In fact, not one character was convincingly developed beyond the shell of a simile of an actual human being, and thereby established firm indifference on my part regarding the fates of any and all of the characters. In fact, characters, I rather hoped that some of you and your heavy-handed, stereotypical archetypes would die… in some entertainingly comical way of course, under some Transformer’s foot. Especially you, generic, mindless Indian call center guy. And you, Latino soldier who only speaks in rapid-fire Spanish when he’s excited. And you, salty-mouthed old lady, who gives people the finger, to the entertainment of no one. The list goes on.
And the treatment of the Transformers! Awful! The Decepticons were just about spot-on, but they only enjoyed about ten minutes of screen time with dialogue, at the end of the film! Meanwhile, the portrayal of the Autobots was an insult to the honorable, skilled, and intelligent robots that most of us remember from the 80s cartoon. I think I winced hard enough to burst a blood vessel in my forehead when Optimus Prime accidentally trampled a garden and said, “Oops!” Almost as bad as his “My bad!” when he demolished a lawn ornament. The pinnacle of insult came during a lame and completely pointless five-minute version of a Keystone Kops routine in the middle of the film, when LaBeouf’s character was frantically searching his house for an important artifact and corralling his oblivious parents while the Autobots tried to keep a low profile in the front yard. I fully expected Optimus to say, “Yuk, yuk,” and poke Jazz in the eye socket, prompting LaBeouf to throw his arms up in the air and say, “Ay, caramba!”

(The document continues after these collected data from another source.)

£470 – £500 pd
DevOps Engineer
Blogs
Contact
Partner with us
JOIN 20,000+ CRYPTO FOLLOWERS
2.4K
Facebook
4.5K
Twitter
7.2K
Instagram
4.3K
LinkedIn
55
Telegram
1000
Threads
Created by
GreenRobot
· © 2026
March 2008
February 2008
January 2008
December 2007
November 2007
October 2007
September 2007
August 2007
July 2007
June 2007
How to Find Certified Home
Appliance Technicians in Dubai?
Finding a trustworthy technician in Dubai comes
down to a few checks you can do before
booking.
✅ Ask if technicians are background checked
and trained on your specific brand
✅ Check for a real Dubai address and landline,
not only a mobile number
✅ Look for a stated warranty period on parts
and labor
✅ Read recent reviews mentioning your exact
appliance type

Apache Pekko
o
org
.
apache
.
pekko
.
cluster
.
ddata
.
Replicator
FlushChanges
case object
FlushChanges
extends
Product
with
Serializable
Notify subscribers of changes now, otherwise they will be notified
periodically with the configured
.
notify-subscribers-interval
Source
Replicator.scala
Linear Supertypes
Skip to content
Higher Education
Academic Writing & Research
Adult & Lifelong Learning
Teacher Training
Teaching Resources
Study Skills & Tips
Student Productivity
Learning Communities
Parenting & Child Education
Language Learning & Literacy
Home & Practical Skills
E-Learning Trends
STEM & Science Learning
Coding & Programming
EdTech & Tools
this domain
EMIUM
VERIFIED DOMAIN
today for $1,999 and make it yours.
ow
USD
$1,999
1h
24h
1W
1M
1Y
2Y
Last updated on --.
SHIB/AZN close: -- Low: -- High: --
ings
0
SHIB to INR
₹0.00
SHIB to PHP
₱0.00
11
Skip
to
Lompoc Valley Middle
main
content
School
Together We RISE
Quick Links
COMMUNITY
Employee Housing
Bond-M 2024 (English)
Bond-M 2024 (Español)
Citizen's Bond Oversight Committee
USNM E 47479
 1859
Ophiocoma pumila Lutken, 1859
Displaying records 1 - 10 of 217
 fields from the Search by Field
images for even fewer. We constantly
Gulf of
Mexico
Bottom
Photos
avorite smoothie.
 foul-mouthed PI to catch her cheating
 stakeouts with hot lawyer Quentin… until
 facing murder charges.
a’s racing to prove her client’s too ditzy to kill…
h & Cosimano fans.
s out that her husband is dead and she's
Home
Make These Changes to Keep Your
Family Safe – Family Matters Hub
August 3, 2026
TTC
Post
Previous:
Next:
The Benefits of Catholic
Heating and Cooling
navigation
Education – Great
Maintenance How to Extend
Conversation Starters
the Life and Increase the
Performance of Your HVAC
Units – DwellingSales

Speaking of the painfully bad gags in the movie. (Lest I call them “jokes.”) Rather than recreate them for you, I’ll paint the scene: Character makes a bad pun or does something “wacky.” No one laughs. I grimace. One dude in the audience decides it will be fun to mock the movie by laughing exaggeratedly during all the parts that are supposed to be funny. Rather than appreciate his intent (because it’s not the kind of unfunny that’s so unfunny that it’s funny), I want to hit him in the throat, because I hate it when people belabor the obvious. Dude quickly tires of his own lameness and the audience spends the rest of the movie in silence.
On the other hand, the Transformers were rendered beautifully. Once you could get past their strange and un-expressive faces. Oh, and all the Decepticons were difficult to tell apart. But, you know… other than that. The visuals were truly spectacular. Almost enough so to distract you from the plot’s frequent and painful gaping holes in logic. I only wish that more of the action sequences had been presented in slow motion. The couple of bits in slow motion were really a treat, and the other parts were difficult to discern because everything was happening so fast.
My brother saw the first release of the film, and now the IMAX “extended version.” (Bless his heart, as they say in Georgia.) He indicated that, in all, only approximately three minutes of extra footage was included in this cut. And they were three bad minutes of cheap gags. Really cheap. You’re not missing anything, except lowbrow abuse of racial stereotypes. If I were a black person, I’d almost be insulted… except that Michael Bay makes every racial group seem pretty mindless and one-dimensional.
Don’t waste your money seeing this one at the theaters. Or renting it. Record it when it comes to HBO in high-definition. Fast-forward to the good parts, and watch those in slow motion.